Nursing Assessment: Nurse's Exercise Of Best Nursing Judgment Upheld By Court 

Legal Eagle Eye Newsletter for the Nursing Profession

January 1996

   Quick Summary: Based on her charting that day, including a note regarding routine p.m. care, the nurse was allowed to state to the court it had been her nursing assessment that the patient appeared and acted as she did because it had been a busy day for her in rehab therapy, and because she was getting substantial doses of pain medication.

   A family member stated she went to the nursing station to report that the patient’s condition had changed suddenly, that "she could not talk right," her speech being garbled and unintelligible, and that her level of consciousness had changed so that she was "woozy."

   The nurse admitted she had no recollection of the family member reporting this to her. However, the court was willing to accept it as a fact that this nurse had a habit or routine practice always to respond immediately to such reports from family members.

   The patient had had a stroke. However, the court upheld the nurse’s assessment of this patient. The standard of care calls for nurses to use their best nursing judgment in the assessment and care of patients, under the circumstances, even if it proves erroneous after the fact.  APPELLATE COURT OF ILLINOIS, 1995.

 

   A patient was being cared for in the hospital following a serious auto accident.
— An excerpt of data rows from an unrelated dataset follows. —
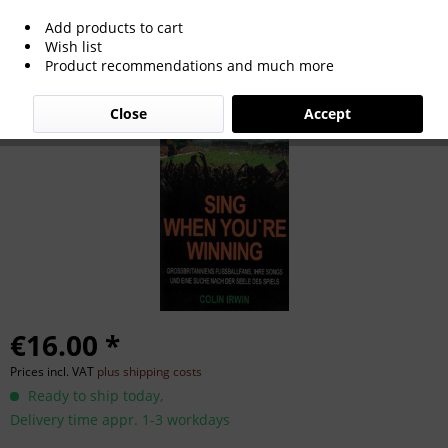
Add products to cart
Sing When You're Winning.
Wish list
Product recommendations and much more
Close
Accept
€16.00 *
Prices incl. VAT
plus shipping costs
Ready to ship today,
Delivery time appr. 1-3 workdays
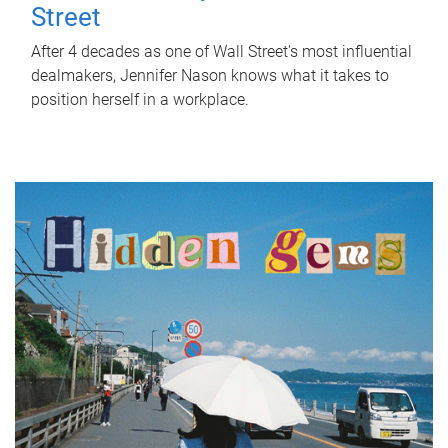
Street
After 4 decades as one of Wall Street's most influential
dealmakers, Jennifer Nason knows what it takes to
position herself in a workplace.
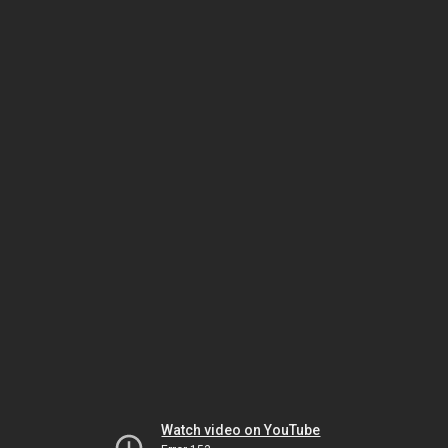
Watch video on YouTube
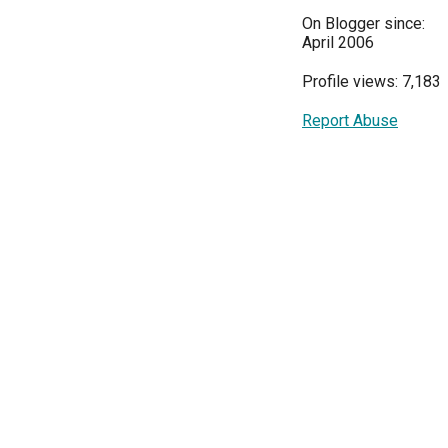
On Blogger since:
April 2006
Profile views: 7,183
Report Abuse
Two weeks following her admission, damage to the carotid artery sustained in the accident had not yet been detected, which was compromising blood flow to her brain.

   A family member testified she reported signs to the nurse which could have been consistent with a transient ischemic attack, evidence the patient was experiencing or about to experience a stroke. The signs reported by the family member, according to the court, could, alternatively, have been consistent with the nurse’s assessment of fatigue and the influence of narcotic pain medication.
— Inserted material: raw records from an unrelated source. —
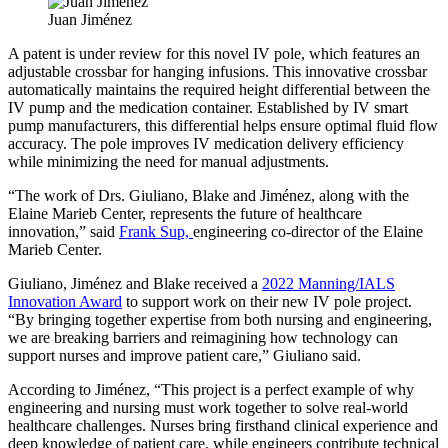
Juan Jiménez
A patent is under review for this novel IV pole, which features an
adjustable crossbar for hanging infusions. This innovative crossbar
automatically maintains the required height differential between the
IV pump and the medication container. Established by IV smart
pump manufacturers, this differential helps ensure optimal fluid flow
accuracy. The pole improves IV medication delivery efficiency
while minimizing the need for manual adjustments.
“The work of Drs. Giuliano, Blake and Jiménez, along with the
Elaine Marieb Center, represents the future of healthcare
innovation,” said
Frank Sup,
engineering co-director of the Elaine
Marieb Center.
Giuliano, Jiménez and Blake received a
2022 Manning/IALS
Innovation Award
to support work on their new IV pole project.
“By bringing together expertise from both nursing and engineering,
we are breaking barriers and reimagining how technology can
support nurses and improve patient care,” Giuliano said.
According to Jiménez, “This project is a perfect example of why
engineering and nursing must work together to solve real-world
healthcare challenges. Nurses bring firsthand clinical experience and
deep knowledge of patient care, while engineers contribute technical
   The nurse testified she had no recollection of the family member’s complaint, and it was not charted. The Appellate Court of Illinois had to resolve this obvious conflict in the testimony over what had really happened on the evening in question. It ruled in favor of the nurse. The court accepted it as a fact that it was this nurse’s habit and routine practice always to respond promptly to such complaints from family members, to assess the patient’s condition, to take appropriate measures and to chart the incident.

   The nurse had charted "routine p.m. care" for this patient, one and one half hours after the family member’s alleged complaint about the patient’s condition. Routine p.m. care would have included observation of the patient, an assessment of whether the patient was capable of verbalizing and assessment of whether the patient appeared to be in pain. The patient had complained of pain and got Demerol.

   Although the patient had a stroke sometime that evening, the nurse’s judgment was not faulted. Hajian vs. Hospital, 652 N.E. 2d 1132 (Ill. App., 1995).